Columbia/HCA Healthcare Corp. will end its tempestuous journey into the northeast Ohio market, agreeing last week to sell its 50% interest in four Cleveland-area hospitals.
Cleveland's University Hospitals Health System will assume the Nashville-based chain's share of the facilities, which operate under two joint ventures with the Sisters of Charity of St. Augustine Health System, or CSA.
Expected to close by July, the $65 million deal will return the hospitals to not-for-profit status. Columbia will receive only a fraction of what it paid for the assets.
The deal intensifies the dominance of two major systems in the Cleveland hospital market: six-hospital UHHS and nine-hospital Cleveland Clinic Health System. The two systems have financial ties with all but five of Cuyahoga County's 24 hospitals, according to the local hospital association.
Columbia's November 1995 entry into the Cleveland market and its vow to create a statewide network in Ohio helped spark a rash of hospital mergers and affiliations in the state.
Charles Evans, president of Columbia's Mid-America division, said the joint venture couldn't reach its goal of a regional network because of consolidation around UHHS and the Cleveland Clinic, along with Columbia's corporate retrenching in mid-1997.
Columbia also lost a protracted battle to acquire the state's largest insurer, Blue Cross and Blue Shield of Ohio, which state regulators rejected.
Columbia had been shopping for a potential buyer of its Cleveland assets since last year (Sept. 28, 1998, p. 10).
While Columbia declined to release financial results of the four joint-venture hospitals, Evans said they are profitable.
Under a memorandum of understanding signed last week, UHHS and CSA will form two new joint venture corporations, in Cleveland and Canton.
The Cleveland partnership will control the assets of the existing Caritas Healthcare Partnership, including 266-bed St. Vincent Charity Hospital, 161-bed Saint Luke's Medical Center and 183-bed St. John West Shore Hospital, all in Cleveland. The Canton partnership will include the assets of 376-bed Mercy Medical Center in Canton.
The joint venture strengthens UHHS' presence on Cleveland's West Side. UHHS President and Chief Executive Officer Farah Walters said the deal will provide opportunities for clinical integration and create "easy access" to UHHS specialists and facilities for patients of the Catholic hospitals. It could also include joint managed-care contracting.
Sister Judith Ann Karam, president and CEO of the CSA health system, said CSA is exploring reinstatement of the four hospitals in the Catholic Health Association. As a result of the for-profit status of the joint venture with Columbia, the hospitals lost their membership in the association.

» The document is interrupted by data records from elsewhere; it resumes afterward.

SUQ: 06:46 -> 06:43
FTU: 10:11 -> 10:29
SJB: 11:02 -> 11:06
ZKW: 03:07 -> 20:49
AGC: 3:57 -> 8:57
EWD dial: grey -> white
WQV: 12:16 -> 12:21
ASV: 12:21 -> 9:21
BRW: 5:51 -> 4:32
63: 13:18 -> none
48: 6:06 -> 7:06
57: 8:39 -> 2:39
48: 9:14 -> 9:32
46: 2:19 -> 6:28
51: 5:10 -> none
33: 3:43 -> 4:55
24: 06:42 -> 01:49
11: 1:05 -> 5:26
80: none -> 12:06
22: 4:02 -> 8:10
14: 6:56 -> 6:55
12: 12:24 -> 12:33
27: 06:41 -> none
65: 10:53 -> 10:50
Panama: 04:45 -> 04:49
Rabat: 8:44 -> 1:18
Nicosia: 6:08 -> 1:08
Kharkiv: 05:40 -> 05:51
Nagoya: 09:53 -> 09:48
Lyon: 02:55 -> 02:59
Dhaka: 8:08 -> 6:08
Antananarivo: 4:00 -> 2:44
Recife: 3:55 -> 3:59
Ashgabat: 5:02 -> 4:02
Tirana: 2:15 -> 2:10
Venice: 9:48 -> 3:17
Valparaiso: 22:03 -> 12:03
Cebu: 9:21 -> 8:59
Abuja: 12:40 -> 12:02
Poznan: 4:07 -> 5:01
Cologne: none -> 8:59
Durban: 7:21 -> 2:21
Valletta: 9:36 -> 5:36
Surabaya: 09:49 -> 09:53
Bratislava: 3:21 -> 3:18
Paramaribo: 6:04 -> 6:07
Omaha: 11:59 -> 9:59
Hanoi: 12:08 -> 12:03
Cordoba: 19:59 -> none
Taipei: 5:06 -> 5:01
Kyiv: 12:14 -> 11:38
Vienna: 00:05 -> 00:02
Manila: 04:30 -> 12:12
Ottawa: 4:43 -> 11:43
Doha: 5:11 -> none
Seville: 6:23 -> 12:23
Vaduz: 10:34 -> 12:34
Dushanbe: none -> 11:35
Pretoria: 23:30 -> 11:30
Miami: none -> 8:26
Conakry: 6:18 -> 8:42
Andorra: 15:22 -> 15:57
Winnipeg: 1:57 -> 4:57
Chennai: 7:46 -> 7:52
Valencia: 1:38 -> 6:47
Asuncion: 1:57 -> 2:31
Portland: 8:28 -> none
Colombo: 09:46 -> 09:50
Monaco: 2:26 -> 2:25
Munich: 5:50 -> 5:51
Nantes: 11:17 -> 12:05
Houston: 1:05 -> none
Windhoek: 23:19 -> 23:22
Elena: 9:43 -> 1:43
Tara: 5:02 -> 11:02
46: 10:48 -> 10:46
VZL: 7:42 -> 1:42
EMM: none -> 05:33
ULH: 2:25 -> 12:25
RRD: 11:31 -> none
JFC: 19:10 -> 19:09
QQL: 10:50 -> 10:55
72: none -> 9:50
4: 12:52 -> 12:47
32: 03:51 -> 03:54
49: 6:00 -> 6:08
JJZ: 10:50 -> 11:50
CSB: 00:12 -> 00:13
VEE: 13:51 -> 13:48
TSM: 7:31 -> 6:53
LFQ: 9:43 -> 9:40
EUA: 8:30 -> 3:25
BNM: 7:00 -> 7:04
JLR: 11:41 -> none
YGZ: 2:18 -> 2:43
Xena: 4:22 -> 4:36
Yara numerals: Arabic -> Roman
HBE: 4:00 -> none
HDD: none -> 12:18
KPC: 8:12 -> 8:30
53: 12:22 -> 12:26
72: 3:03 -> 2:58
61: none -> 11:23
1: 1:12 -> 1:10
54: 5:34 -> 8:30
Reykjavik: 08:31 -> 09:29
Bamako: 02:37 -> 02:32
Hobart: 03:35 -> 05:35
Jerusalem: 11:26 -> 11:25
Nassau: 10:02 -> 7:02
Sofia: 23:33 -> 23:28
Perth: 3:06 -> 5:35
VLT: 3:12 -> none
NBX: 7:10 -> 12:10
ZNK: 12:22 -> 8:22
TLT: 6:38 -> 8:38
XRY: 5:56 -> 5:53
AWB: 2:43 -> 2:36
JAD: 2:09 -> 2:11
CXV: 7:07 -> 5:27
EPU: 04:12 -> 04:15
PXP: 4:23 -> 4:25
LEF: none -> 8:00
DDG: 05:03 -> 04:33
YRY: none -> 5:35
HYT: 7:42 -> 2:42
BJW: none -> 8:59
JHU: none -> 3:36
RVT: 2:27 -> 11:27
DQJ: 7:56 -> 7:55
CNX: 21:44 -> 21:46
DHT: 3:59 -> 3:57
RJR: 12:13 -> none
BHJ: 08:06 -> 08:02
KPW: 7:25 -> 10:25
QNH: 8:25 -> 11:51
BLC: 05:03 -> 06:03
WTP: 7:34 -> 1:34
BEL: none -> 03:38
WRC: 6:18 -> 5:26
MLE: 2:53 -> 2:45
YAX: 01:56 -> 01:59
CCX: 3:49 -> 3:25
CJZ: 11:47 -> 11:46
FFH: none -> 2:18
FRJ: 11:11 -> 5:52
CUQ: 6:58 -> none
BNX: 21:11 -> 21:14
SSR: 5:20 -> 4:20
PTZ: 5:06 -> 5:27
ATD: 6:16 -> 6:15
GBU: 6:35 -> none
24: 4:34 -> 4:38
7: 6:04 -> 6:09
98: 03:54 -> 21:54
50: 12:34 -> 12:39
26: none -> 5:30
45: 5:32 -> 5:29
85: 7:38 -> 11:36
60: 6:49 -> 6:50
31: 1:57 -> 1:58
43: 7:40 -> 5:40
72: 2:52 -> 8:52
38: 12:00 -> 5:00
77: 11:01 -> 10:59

Karam said the system has kept the CHA updated about its activities and retains a nursing home with CHA membership.
"We haven't missed a beat as far as the Catholic identity of our hospitals," Karam said.
Karam said Columbia and CSA concluded after a strategic planning session last May that their ventures needed to become part of a broader network. After discussions with potential partners, both companies decided it would be best if Columbia left the partnership, Walters said.
Columbia continues to co-own with physicians three surgery centers in the Cleveland market.
Columbia said it is also exploring strategic options for its joint venture with CSA in Columbia, S.C., which was not affected by last week's transaction.